**Information given:**
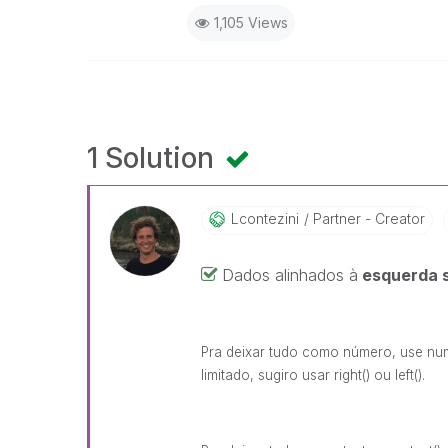
1,105 Views
1 Solution
Lcontezini
Partner - Creator
Dados alinhados à
esquerda s
Pra deixar tudo como número, use num
limitado, sugiro usar right() ou left().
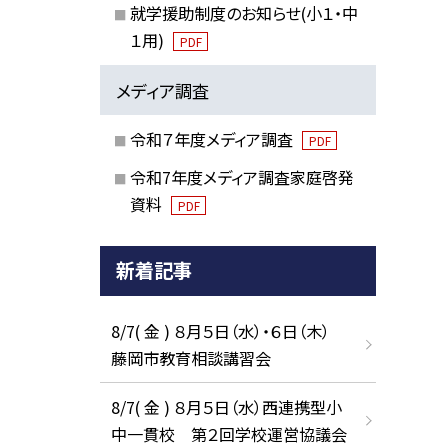
就学援助制度のお知らせ(小１・中
１用)
PDF
メディア調査
令和７年度メディア調査
PDF
令和7年度メディア調査家庭啓発
資料
PDF
新着記事
8/7( 金 ) ８月５日（水）・６日（木）
藤岡市教育相談講習会
8/7( 金 ) ８月５日（水）西連携型小
中一貫校 第２回学校運営協議会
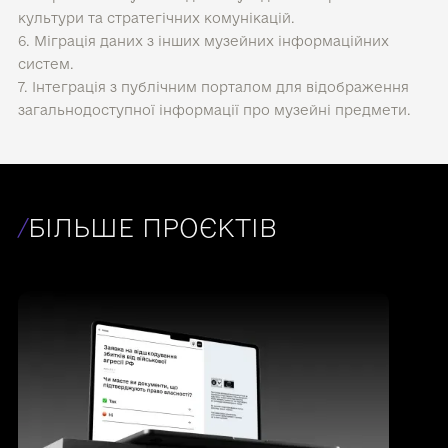
культури та стратегічних комунікацій.
6. Міграція даних з інших музейних інформаційних
систем.
7. Інтеграція з публічним порталом для відображення
загальнодоступної інформації про музейні предмети.
/
БІЛЬШЕ ПРОЄКТІВ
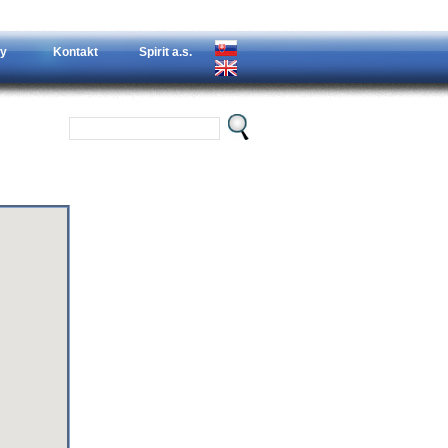
y
Kontakt
Spirit a.s.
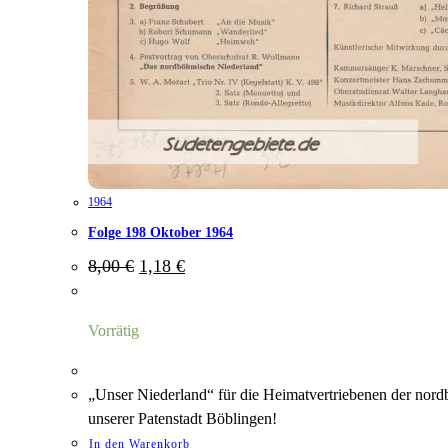
1964
Folge 198 Oktober 1964
Ursprünglicher
Aktueller
8,00
€
1,18
€
Preis
Preis
war:
ist:
8,00 €
1,18 €.
Vorrätig
„Unser Niederland“ für die Heimatvertriebenen der nord
unserer Patenstadt Böblingen!
In den Warenkorb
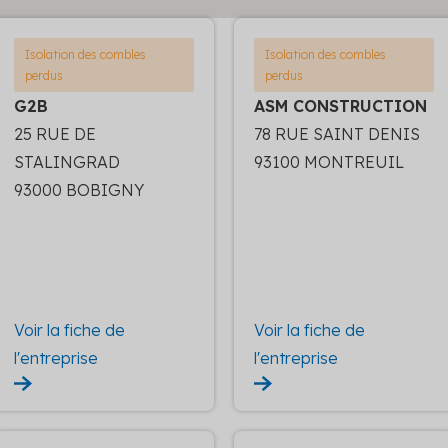
Isolation des combles
Isolation des combles
perdus
perdus
G2B
ASM CONSTRUCTION
25 RUE DE
78 RUE SAINT DENIS
STALINGRAD
93100 MONTREUIL
93000 BOBIGNY
Voir la fiche de
Voir la fiche de
l'entreprise
l'entreprise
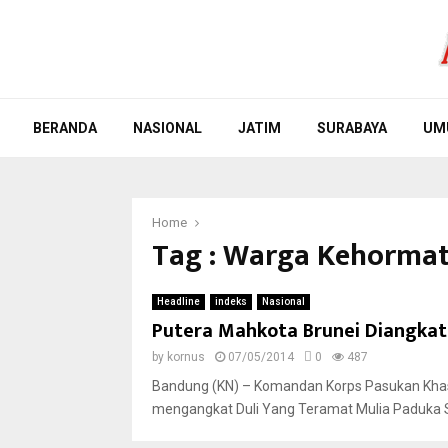
BERANDA
NASIONAL
JATIM
SURABAYA
UM
Home
Tag : Warga Kehorma
Headline
indeks
Nasional
Putera Mahkota Brunei Diangka
by
kornus
07/05/2014
0
487
Bandung (KN) – Komandan Korps Pasukan Khas 
mengangkat Duli Yang Teramat Mulia Paduka S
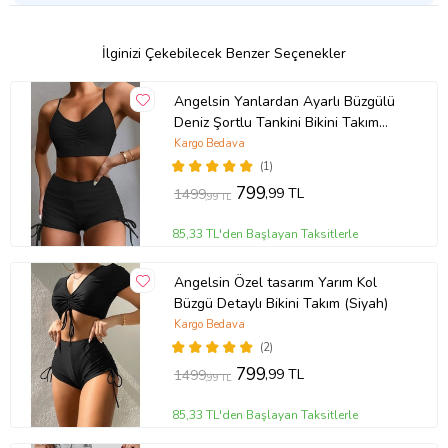
İlginizi Çekebilecek Benzer Seçenekler
Angelsin Yanlardan Ayarlı Büzgülü
Deniz Şortlu Tankini Bikini Takım
(Siyah)
Kargo Bedava
(1)
799
,99 TL
1499
,99 TL
85,33 TL'den Başlayan Taksitlerle
Angelsin Özel tasarım Yarım Kol
Büzgü Detaylı Bikini Takım (Siyah)
Kargo Bedava
(2)
799
,99 TL
1499
,99 TL
85,33 TL'den Başlayan Taksitlerle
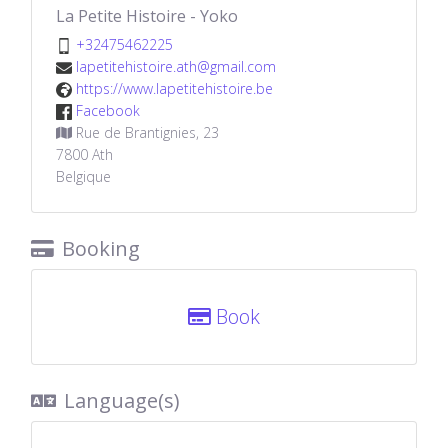
La Petite Histoire - Yoko
52226457423+
moc.liamg@hta.eriotsihetitepal
eb.eriotsihetitepal.www//:sptth
koobecaF
Rue de Brantignies, 23
7800
Ath
Belgique
Booking
Book
Language(s)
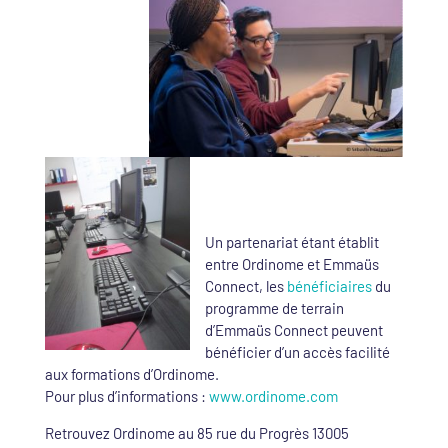
Un partenariat étant établit
entre Ordinome et Emmaüs
Connect, les
bénéficiaires
du
programme de terrain
d’Emmaüs Connect peuvent
bénéficier d’un accès facilité
aux formations d’Ordinome.
Pour plus d’informations :
www.ordinome.com
Retrouvez Ordinome au 85 rue du Progrès 13005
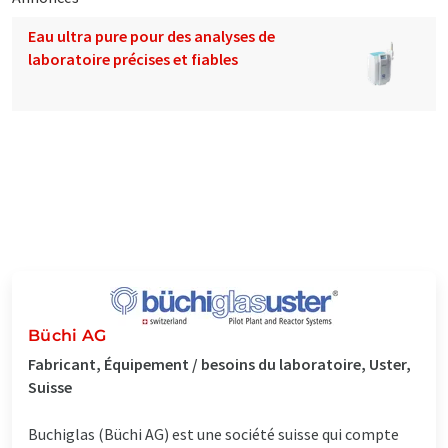
Eau ultra pure pour des analyses de
laboratoire précises et fiables
Büchi AG
Fabricant, Équipement / besoins du laboratoire, Uster,
Suisse
Buchiglas (Büchi AG) est une société suisse qui compte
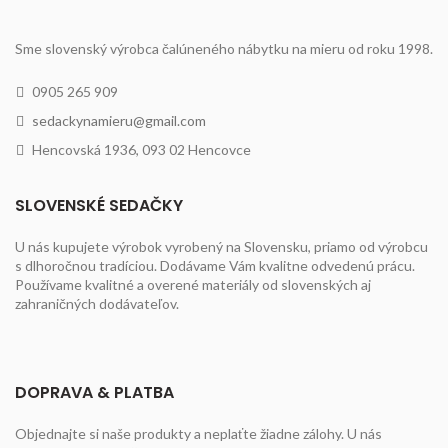
Sme slovenský výrobca čalúneného nábytku na mieru od roku 1998.
0905 265 909
sedackynamieru@gmail.com
Hencovská 1936, 093 02 Hencovce
SLOVENSKÉ SEDAČKY
U nás kupujete výrobok vyrobený na Slovensku, priamo od výrobcu
s dlhoročnou tradíciou. Dodávame Vám kvalitne odvedenú prácu.
Používame kvalitné a overené materiály od slovenských aj
zahraničných dodávateľov.
DOPRAVA & PLATBA
Objednajte si naše produkty a neplaťte žiadne zálohy. U nás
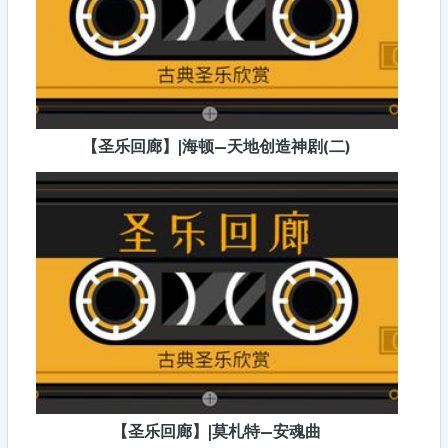
【圣乐回廊】|海顿—天地创造神剧(二)
【圣乐回廊】|莫札特—安魂曲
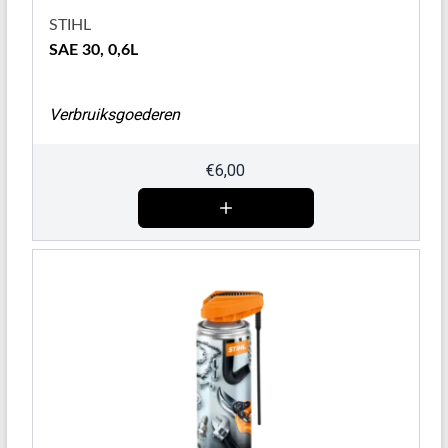
STIHL
SAE 30, 0,6L
Verbruiksgoederen
€
6,00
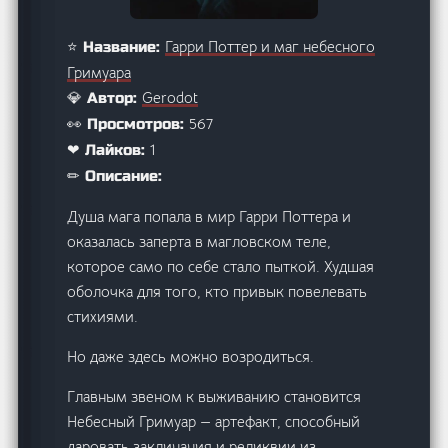
Гарри Поттер и маг небесного
⭐ Название:
Гримуара
Gerodot
💎 Автор:
567
👀 Просмотров:
1
❤ Лайков:
✏ Описание:
Душа мага попала в мир Гарри Поттера и
оказалась заперта в магловском теле,
которое само по себе стало пыткой. Худшая
оболочка для того, кто привык повелевать
стихиями.
Но даже здесь можно возродиться.
Главным звеном к выживанию становится
Небесный Гримуар — артефакт, способный
даровать заклинания и реликвии из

**What is required:**
Reproduce the whole listing verbatim and keep all pictures out of it.

**Answer section:**
1,105 Views
1 Solution
Lcontezini
Partner - Creator
Dados alinhados à
esquerda s
Pra deixar tudo como número, use num
limitado, sugiro usar right() ou left().
就学援助制度のお知らせ(小１・中
１用)
PDF
メディア調査
令和７年度メディア調査
PDF
令和7年度メディア調査家庭啓発
資料
PDF
新着記事
8/7( 金 ) ８月５日（水）・６日（木）
藤岡市教育相談講習会
8/7( 金 ) ８月５日（水）西連携型小
中一貫校 第２回学校運営協議会
культури та стратегічних комунікацій.
6. Міграція даних з інших музейних інформаційних
систем.
7. Інтеграція з публічним порталом для відображення
загальнодоступної інформації про музейні предмети.
/
БІЛЬШЕ ПРОЄКТІВ
y
Kontakt
Spirit a.s.
1964
Folge 198 Oktober 1964
Ursprünglicher
Aktueller
8,00
€
1,18
€
Preis
Preis
war:
ist:
8,00 €
1,18 €.
Vorrätig
„Unser Niederland“ für die Heimatvertriebenen der nord
unserer Patenstadt Böblingen!
In den Warenkorb
Isolation des combles
Isolation des combles
perdus
perdus
G2B
ASM CONSTRUCTION
25 RUE DE
78 RUE SAINT DENIS
STALINGRAD
93100 MONTREUIL
93000 BOBIGNY
Voir la fiche de
Voir la fiche de
l'entreprise
l'entreprise
BERANDA
NASIONAL
JATIM
SURABAYA
UM
Home
Tag : Warga Kehorma
Headline
indeks
Nasional
Putera Mahkota Brunei Diangka
by
kornus
07/05/2014
0
487
Bandung (KN) – Komandan Korps Pasukan Khas 
mengangkat Duli Yang Teramat Mulia Paduka S
İlginizi Çekebilecek Benzer Seçenekler
Angelsin Yanlardan Ayarlı Büzgülü
Deniz Şortlu Tankini Bikini Takım
(Siyah)
Kargo Bedava
(1)
799
,99 TL
1499
,99 TL
85,33 TL'den Başlayan Taksitlerle
Angelsin Özel tasarım Yarım Kol
Büzgü Detaylı Bikini Takım (Siyah)
Kargo Bedava
(2)
799
,99 TL
1499
,99 TL
85,33 TL'den Başlayan Taksitlerle
La Petite Histoire - Yoko
52226457423+
moc.liamg@hta.eriotsihetitepal
eb.eriotsihetitepal.www//:sptth
koobecaF
Rue de Brantignies, 23
7800
Ath
Belgique
Booking
Book
Language(s)
Un partenariat étant établit
entre Ordinome et Emmaüs
Connect, les
bénéficiaires
du
programme de terrain
d’Emmaüs Connect peuvent
bénéficier d’un accès facilité
aux formations d’Ordinome.
Pour plus d’informations :
www.ordinome.com
Retrouvez Ordinome au 85 rue du Progrès 13005
Eau ultra pure pour des analyses de
laboratoire précises et fiables
Büchi AG
Fabricant, Équipement / besoins du laboratoire, Uster,
Suisse
Buchiglas (Büchi AG) est une société suisse qui compte
Sme slovenský výrobca čalúneného nábytku na mieru od roku 1998.
0905 265 909
sedackynamieru@gmail.com
Hencovská 1936, 093 02 Hencovce
SLOVENSKÉ SEDAČKY
U nás kupujete výrobok vyrobený na Slovensku, priamo od výrobcu
s dlhoročnou tradíciou. Dodávame Vám kvalitne odvedenú prácu.
Používame kvalitné a overené materiály od slovenských aj
zahraničných dodávateľov.
DOPRAVA & PLATBA
Objednajte si naše produkty a neplaťte žiadne zálohy. U nás
【圣乐回廊】|海顿—天地创造神剧(二)
【圣乐回廊】|莫札特—安魂曲
STIHL
SAE 30, 0,6L
Verbruiksgoederen
€
6,00
Гарри Поттер и маг небесного
⭐ Название:
Гримуара
Gerodot
💎 Автор:
567
👀 Просмотров:
1
❤ Лайков:
✏ Описание:
Душа мага попала в мир Гарри Поттера и
оказалась заперта в магловском теле,
которое само по себе стало пыткой. Худшая
оболочка для того, кто привык повелевать
стихиями.
Но даже здесь можно возродиться.
Главным звеном к выживанию становится
Небесный Гримуар — артефакт, способный
даровать заклинания и реликвии из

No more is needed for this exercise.